* Work request *
Copy the listing exactly, leaving out every picture.

☆ ☆ ☆ ☆

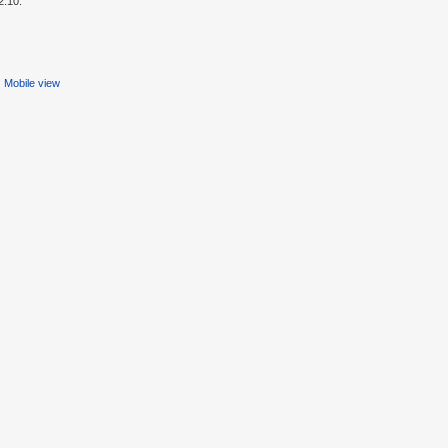
2:10.
Mobile view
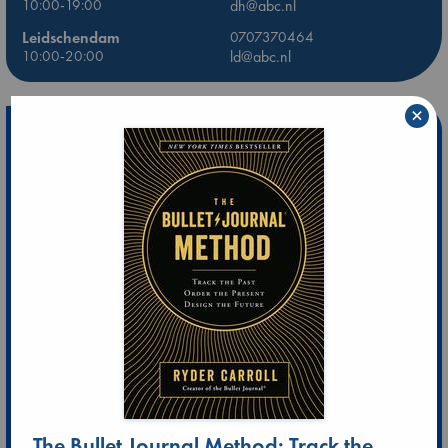
10:00-19:00
dh@abc.nl
Leidschendam
0707370464
10:00-20:00
ld@abc.nl
×
The Bullet Journal Method: Track the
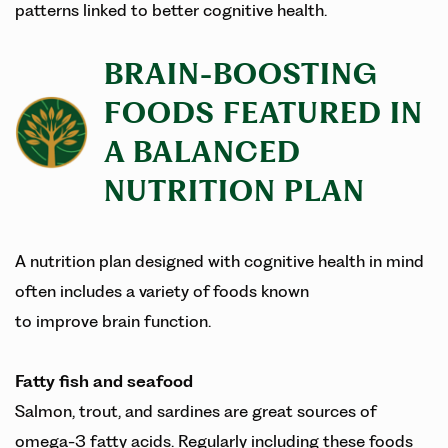
patterns linked to better cognitive health.
BRAIN-BOOSTING
FOODS FEATURED IN
A BALANCED
NUTRITION PLAN
A nutrition plan designed with cognitive health in mind
often includes a variety of foods known
to improve brain function.
Fatty fish and seafood
Salmon, trout, and sardines are great sources of
omega-3 fatty acids. Regularly including these foods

☆ ☆ ☆ ☆

* Answer box *
2:10.
Mobile view
10:00-19:00
dh@abc.nl
Leidschendam
0707370464
10:00-20:00
ld@abc.nl
×
The Bullet Journal Method: Track the
patterns linked to better cognitive health.
BRAIN-BOOSTING
FOODS FEATURED IN
A BALANCED
NUTRITION PLAN
A nutrition plan designed with cognitive health in mind
often includes a variety of foods known
to improve brain function.
Fatty fish and seafood
Salmon, trout, and sardines are great sources of
omega-3 fatty acids. Regularly including these foods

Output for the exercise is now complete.